INFORMATION GIVEN Start Marker

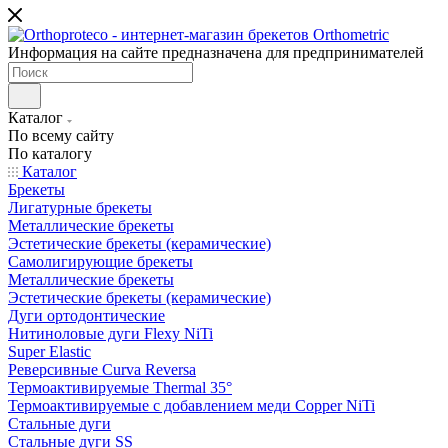
Информация на сайте предназначена для предпринимателей
Каталог
По всему сайту
По каталогу
Каталог
Брекеты
Лигатурные брекеты
Металлические брекеты
Эстетические брекеты (керамические)
Самолигирующие брекеты
Металлические брекеты
Эстетические брекеты (керамические)
Дуги ортодонтические
Нитиноловые дуги Flexy NiTi
Super Elastic
Реверсивные Curva Reversa
Термоактивируемые Thermal 35°
Термоактивируемые с добавлением меди Copper NiTi
Стальные дуги
Стальные дуги SS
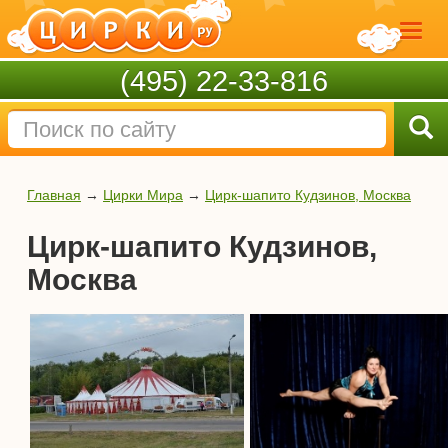
(495) 22-33-816
Главная
→
Цирки Мира
→
Цирк-шапито Кудзинов, Москва
Цирк-шапито Кудзинов,
Москва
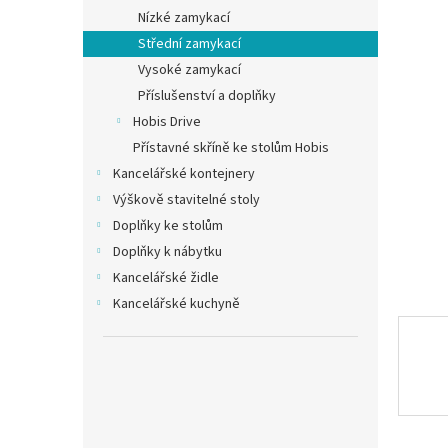
n
Nízké zamykací
e
Střední zamykací
l
Vysoké zamykací
Příslušenství a doplňky
Hobis Drive
Přístavné skříně ke stolům Hobis
Kancelářské kontejnery
Výškově stavitelné stoly
Doplňky ke stolům
Doplňky k nábytku
Kancelářské židle
Kancelářské kuchyně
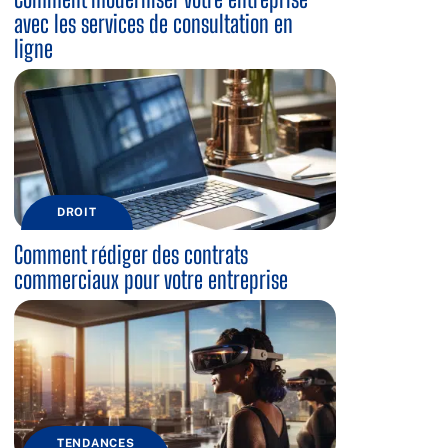
avec les services de consultation en
ligne
DROIT
Comment rédiger des contrats
commerciaux pour votre entreprise
TENDANCES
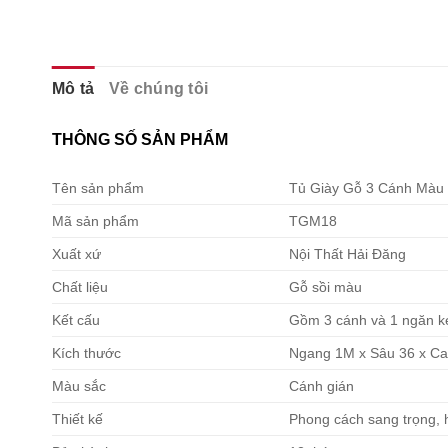
Mô tả
Về chúng tôi
THÔNG SỐ SẢN PHẨM
Tên sản phẩm
Tủ Giày Gỗ 3 Cánh Màu
Mã sản phẩm
TGM18
Xuất xứ
Nội Thất Hải Đăng
Chất liệu
Gỗ sồi màu
Kết cấu
Gồm 3 cánh và 1 ngăn k
Kích thước
Ngang 1M x Sâu 36 x Ca
Màu sắc
Cánh gián
Thiết kế
Phong cách sang trọng, h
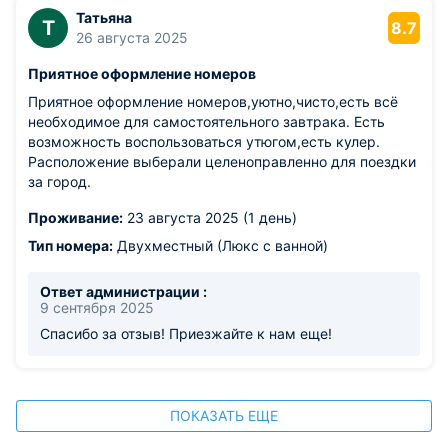
Татьяна
Т
8.7
26 августа 2025
Приятное оформление номеров
Приятное оформление номеров,уютно,чисто,есть всё
необходимое для самостоятельного завтрака. Есть
возможность воспользоваться утюгом,есть кулер.
Расположение выберали целеноправленно для поездки
за город.
Проживание:
23 августа 2025 (1 день)
Тип номера:
Двухместный (Люкс с ванной)
Ответ администрации :
9 сентября 2025
Спасибо за отзыв! Приезжайте к нам еще!
ПОКАЗАТЬ ЕЩЕ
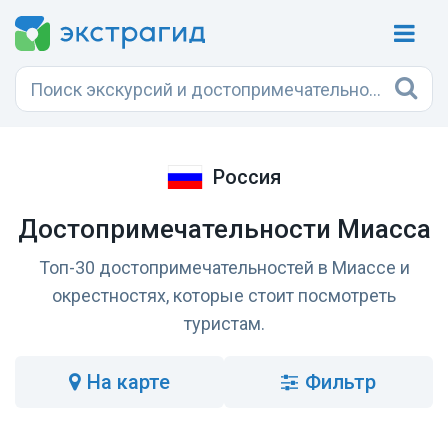
Россия
Достопримечательности Миасса
Топ-30 достопримечательностей в Миассе и
окрестностях, которые стоит посмотреть
туристам.
на карте
Фильтр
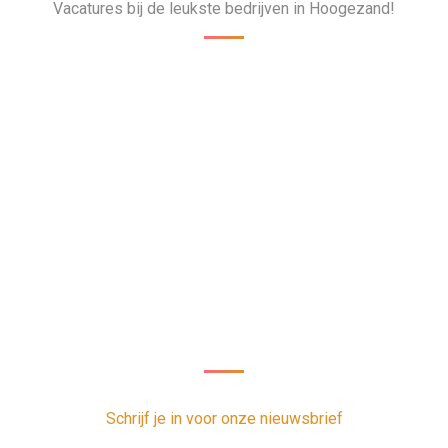
Vacatures bij de leukste bedrijven in Hoogezand!
Nieuwsbrief
oor onze nieuwsbrief en ontvang 1 x per week de nieuwste vacatur
Schrijf je in voor onze nieuwsbrief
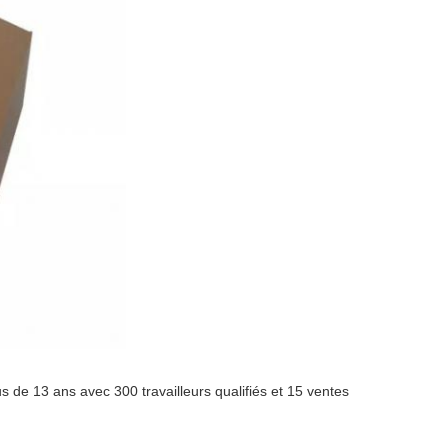
 de 13 ans avec 300 travailleurs qualifiés et 15 ventes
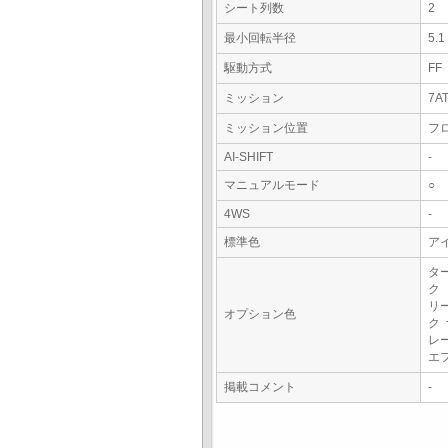
シート列数
2
最小回転半径
5.
駆動方式
FF
ミッション
7A
ミッション位置
フ
AI-SHIFT
-
マニュアルモード
○
4WS
-
標準色
ア
タ
ク
リ
オプション色
ク
レ
エ
掲載コメント
-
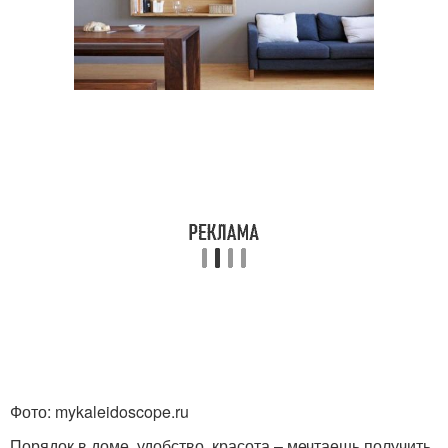
Фото: mykaleidoscope.ru
Порядок в доме, удобство, красота – мечтаешь получить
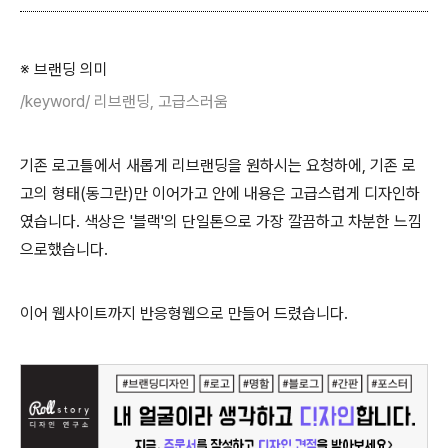
※ 브랜딩 의미
/keyword/ 리브랜딩, 고급스러움
기존 로고틀에서 새롭게 리브랜딩을 원하시는 요청하에, 기존 로
고의 형태(동그란)만 이어가고 안에 내용은 고급스럽게 디자인하
였습니다. 색상은 '블랙'의 단일톤으로 가장 깔끔하고 차분한 느낌
으로했습니다.
이어 웹사이트까지 반응형웹으로 만들어 드렸습니다.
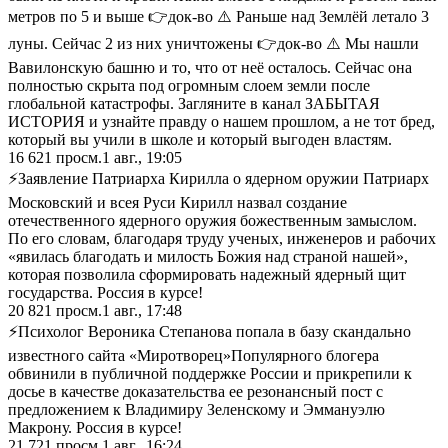
метров по 5 и выше 👉док-во ⚠️ Раньше над Землёй летало 3
луны. Сейчас 2 из них уничтожены 👉док-во ⚠️ Мы нашли
Вавилонскую башню и то, что от неё осталось. Сейчас она
полностью скрыта под огромным слоем земли после
глобальной катастрофы. Загляните в канал ЗАБЫТАЯ
ИСТОРИЯ и узнайте правду о нашем прошлом, а не тот бред,
который вы учили в школе и который выгоден властям.
16 621
просм.
1 авг., 19:05
⚡Заявление Патриарха Кирилла о ядерном оружии Патриарх
Московский и всея Руси Кирилл назвал создание
отечественного ядерного оружия божественным замыслом.
По его словам, благодаря труду ученых, инженеров и рабочих
«явилась благодать и милость Божия над страной нашей»,
которая позволила сформировать надежный ядерный щит
государства. Россия в курсе!
20 821
просм.
1 авг., 17:48
⚡Психолог Вероника Степанова попала в базу скандально
известного сайта «Миротворец» ​Популярного блогера
обвинили в публичной поддержке России и прикрепили к
досье в качестве доказательства ее резонансный пост с
предложением к Владимиру Зеленскому и Эммануэлю
Макрону. Россия в курсе!
21 721
просм.
1 авг., 16:24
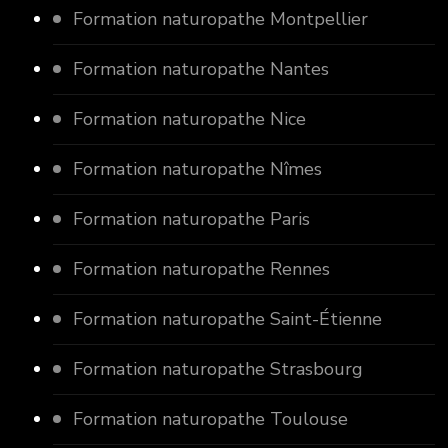
Formation naturopathe Montpellier
Formation naturopathe Nantes
Formation naturopathe Nice
Formation naturopathe Nîmes
Formation naturopathe Paris
Formation naturopathe Rennes
Formation naturopathe Saint-Étienne
Formation naturopathe Strasbourg
Formation naturopathe Toulouse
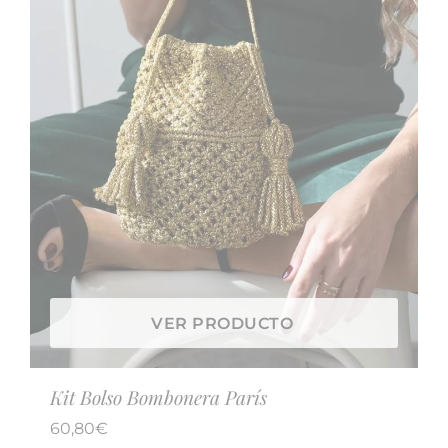
VER PRODUCTO
Kit Bolso Bombonera París
60,80
€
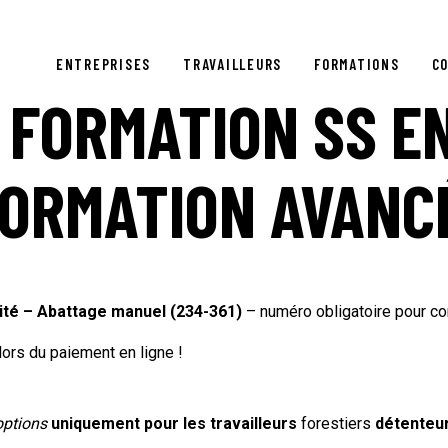
ENTREPRISES
TRAVAILLEURS
FORMATIONS
CO
 FORMATION SS E
FORMATION AVANC
ité – Abattage manuel (234-361)
– numéro obligatoire pour con
lors du paiement en ligne !
options
uniquement pour les travailleurs
forestiers
détenteur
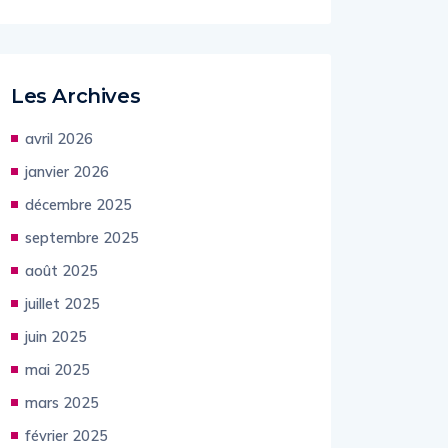
Les Archives
avril 2026
janvier 2026
décembre 2025
septembre 2025
août 2025
juillet 2025
juin 2025
mai 2025
mars 2025
février 2025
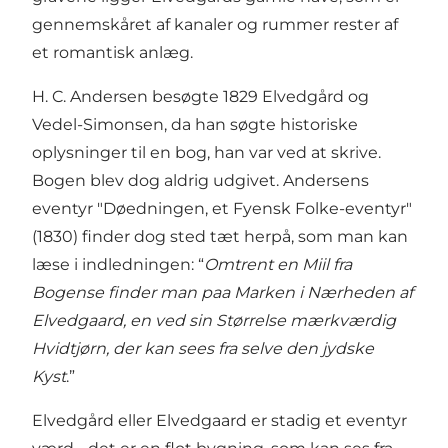
gennemskåret af kanaler og rummer rester af
et romantisk anlæg.
H. C. Andersen besøgte 1829 Elvedgård og
Vedel-Simonsen, da han søgte historiske
oplysninger til en bog, han var ved at skrive.
Bogen blev dog aldrig udgivet. Andersens
eventyr "Døedningen, et Fyensk Folke-eventyr"
(1830) finder dog sted tæt herpå, som man kan
læse i indledningen: “
Omtrent en Miil fra
Bogense finder man paa Marken i Nærheden af
Elvedgaard, en ved sin Størrelse mærkværdig
Hvidtjørn, der kan sees fra selve den jydske
Kyst
.”
Elvedgård eller Elvedgaard er stadig et eventyr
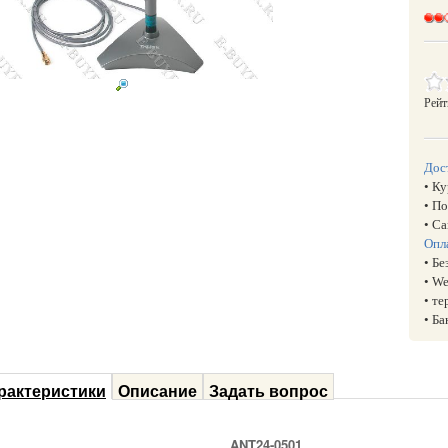
Рейт
Дос
• К
• П
• С
Опл
• Б
• W
• т
• Б
рактеристики
Описание
Задать вопрос
ANT24-0501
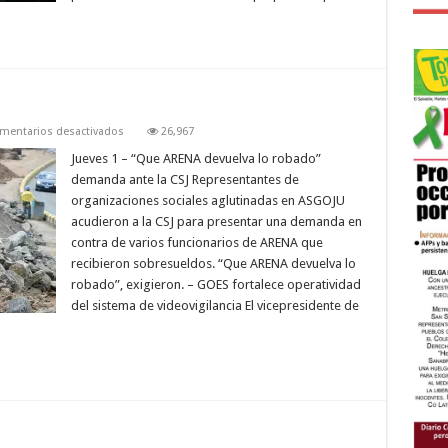
en
mentarios desactivados
26,967
FEBRERO
Jueves 1 – “Que ARENA devuelva lo robado”
demanda ante la CSJ Representantes de
organizaciones sociales aglutinadas en ASGOJU
acudieron a la CSJ para presentar una demanda en
contra de varios funcionarios de ARENA que
recibieron sobresueldos. “Que ARENA devuelva lo
robado”, exigieron. – GOES fortalece operatividad
del sistema de videovigilancia El vicepresidente de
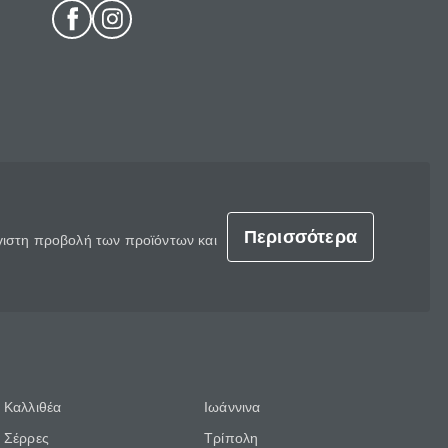
Περισσότερα
έγιστη προβολή των προϊόντων και
Καλλιθέα
Ιωάννινα
Σέρρες
Τρίπολη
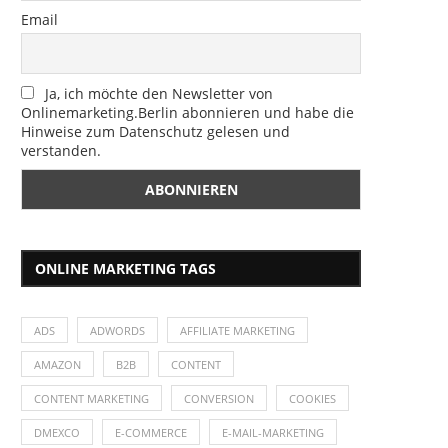
Email
Ja, ich möchte den Newsletter von
Onlinemarketing.Berlin abonnieren und habe die
Hinweise zum Datenschutz gelesen und
verstanden.
ONLINE MARKETING TAGS
ADS
ADWORDS
AFFILIATE MARKETING
AMAZON
B2B
CONTENT
CONTENT MARKETING
CONVERSION
COOKIES
DMEXCO
E-COMMERCE
E-MAIL-MARKETING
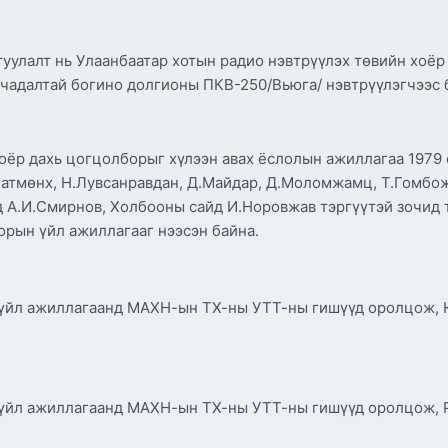
гуулалт нь Улаанбаатар хотын радио нэвтрүүлэх төвийн хоё
 чадалтай богино долгионы ПКВ-250/Вьюга/ нэвтрүүлэгчээс 
оёр дахь цогцолборыг хүлээн авах ёслолын ажиллагаа 1979 
Батмөнх, Н.Лувсанравдан, Д.Майдар, Д.Моломжамц, Т.Гомбо
йд А.И.Смирнов, Холбооны сайд И.Норовжав тэргүүтэй зочид
орын үйл ажиллагааг нээсэн байна.
 үйл ажиллагаанд МАХН-ын ТХ-ны УТТ-ны гишүүд оролцож, Ю
х үйл ажиллагаанд МАХН-ын ТХ-ны УТТ-ны гишүүд оролцож,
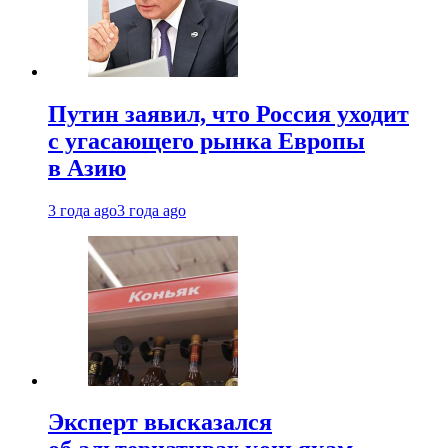
Путин заявил, что Россия уходит
с угасающего рынка Европы
в Азию
3 года ago
3 года ago
Эксперт высказался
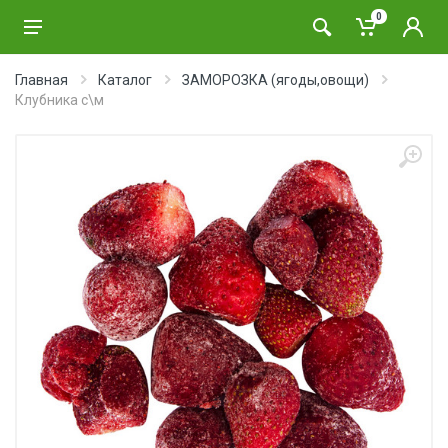
0
Главная
Каталог
ЗАМОРОЗКА (ягоды,овощи)
Клубника с\м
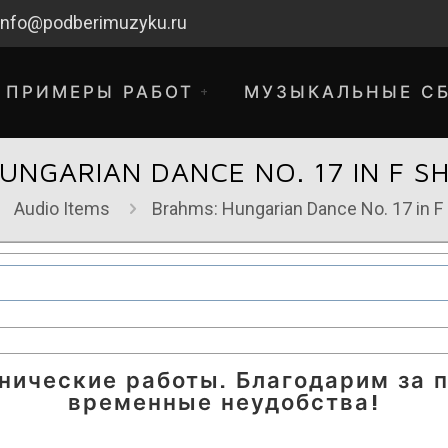
info@podberimuzyku.ru
ПРИМЕРЫ РАБОТ
МУЗЫКАЛЬНЫЕ С
UNGARIAN DANCE NO. 17 IN F S
Audio Items
Brahms: Hungarian Dance No. 17 in F
хнические работы. Благодарим за 
временные неудобства!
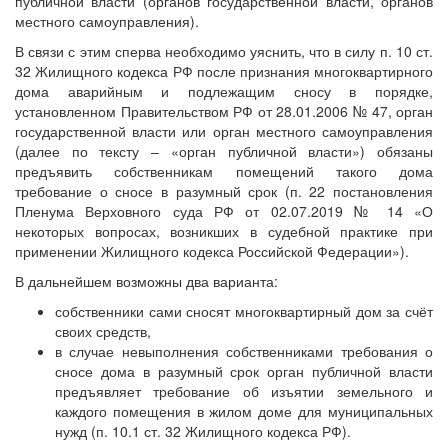
публичной власти (органов государственной власти, органов
местного самоуправления).
В связи с этим сперва необходимо уяснить, что в силу п. 10 ст.
32 Жилищного кодекса РФ после признания многоквартирного
дома аварийным и подлежащим сносу в порядке,
установленном Правительством РФ от 28.01.2006 № 47, орган
государственной власти или орган местного самоуправления
(далее по тексту – «орган публичной власти») обязаны
предъявить собственникам помещений такого дома
требование о сносе в разумный срок (п. 22 постановления
Пленума Верховного суда РФ от 02.07.2019 № 14 «О
некоторых вопросах, возникших в судебной практике при
применении Жилищного кодекса Российской Федерации»).
В дальнейшем возможны два варианта:
собственники сами сносят многоквартирный дом за счёт
своих средств,
в случае невыполнения собственниками требования о
сносе дома в разумный срок орган публичной власти
предъявляет требование об изъятии земельного и
каждого помещения в жилом доме для муниципальных
нужд (п. 10.1 ст. 32 Жилищного кодекса РФ).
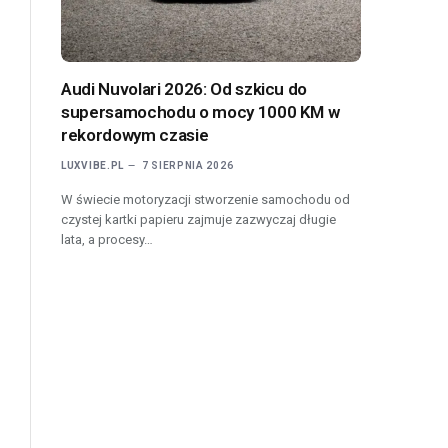
Audi Nuvolari 2026: Od szkicu do
supersamochodu o mocy 1000 KM w
rekordowym czasie
LUXVIBE.PL
7 SIERPNIA 2026
W świecie motoryzacji stworzenie samochodu od
czystej kartki papieru zajmuje zazwyczaj długie
lata, a procesy…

INFORMATION GIVEN End Marker

■ WHAT THIS TASK INVOLVES ■
Every line in the data that holds the string "ARENA" should be returned.

■ RESPONSE ■
Jueves 1 – “Que ARENA devuelva lo robado”
contra de varios funcionarios de ARENA que
recibieron sobresueldos. “Que ARENA devuelva lo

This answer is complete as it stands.